Al contempo, un rafforzamento delle vie diplomatiche tra i due Paesi potrebbe contribuire positivamente al proseguimento della cooperazione bilaterale in chiave economica, altro dossier che dovrebbe venir discusso durante la visita di Lapid. Dall’inizio del processo di normalizzazione dello scorso settembre, i due Paesi hanno portato avanti ambiziosi progetti di partenariato economico, tra cui sicuramente spicca l’accordo preliminare da circa 1,1 miliardi di dollari tra la compagnia energetica emiratina Mubadala Petroleum e l’israeliana Delek Drilling per una partecipazione non operata del 22% nel giacimento israeliano offshore Tamar nel Mediterraneo Orientale. Inoltre, pochi giorni dopo l’annuncio del cessate il fuoco a Gaza, i due Paesi sono arrivati alla firma di un trattato fiscale teso a facilitare gli investimenti nelle rispettive economie ed eliminare la doppia tassazione. Tuttavia, gran parte dei legami economici auspicati dopo la firma degli Accordi di Abramo deve ancora materializzarsi su diversi settori strategici (hi-tech, intelligenza artificiale, cyber security, commercio, infrastrutture ed energia), soprattutto per quanto riguarda la volontà degli EAU di collaborare con le imprese israeliane nella realizzazione di progetti comuni in settori di interesse condiviso, sulla falsa riga del Memorandum di intesa firmato a marzo dall’Israel Aerospace Industries con l’azienda statale di difesa emiratina Edge per co-produrre sistemi anti-drone. La visita di Lapid di questi giorni e la ricerca di maggior dialogo istituzionale con il partner emiratino potrebbe dare l’impulso definitivo alla messa in opera di questo tipo di progetti, ampliando il range di legami economici già intessuti tra i due Paesi e che avrebbero portato il loro commercio bilaterale a superare i 354 milioni di dollari.

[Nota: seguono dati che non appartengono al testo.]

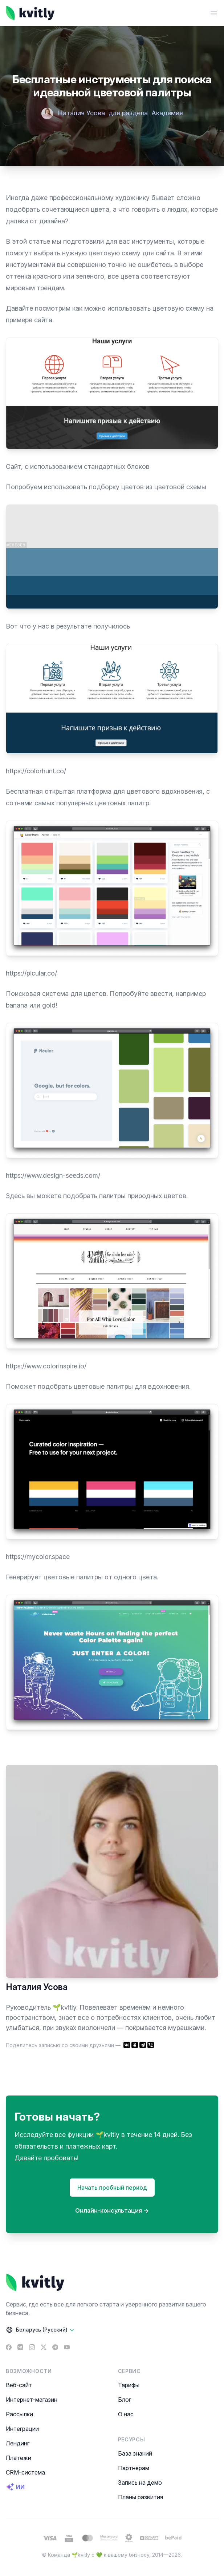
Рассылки (19, 2414)
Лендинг (17, 2443)
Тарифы (128, 2385)
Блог (124, 2399)
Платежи (18, 2457)
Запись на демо (140, 2482)
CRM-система (25, 2472)
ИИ (15, 2487)
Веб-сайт (19, 2385)
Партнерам (133, 2468)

Di conseguenza, l’arrivo di Yair Lapid negli EAU non solo dimostra come la stabilità degli Accordi di Abramo sia fuori discussione, ma piuttosto conferma la volontà dei due Paesi di avanzare nel rafforzamento delle proprie relazioni. L’intento del nuovo governo di Tel Aviv di approcciarsi al partner emiratino attraverso canali istituzionali, contrariamente alla politica personalistica di Netanyahu, lascia spazio a nuove forme di cooperazione più solida, soprattutto in chiave economica. Tutti aspetti che lasciano ipotizzare passi in avanti nel processo di distensione dei rapporti tra i due Paesi, con considerevoli risonanze nella stabilizzazione dell’intero quadro regionale e dei Paesi del Golfo.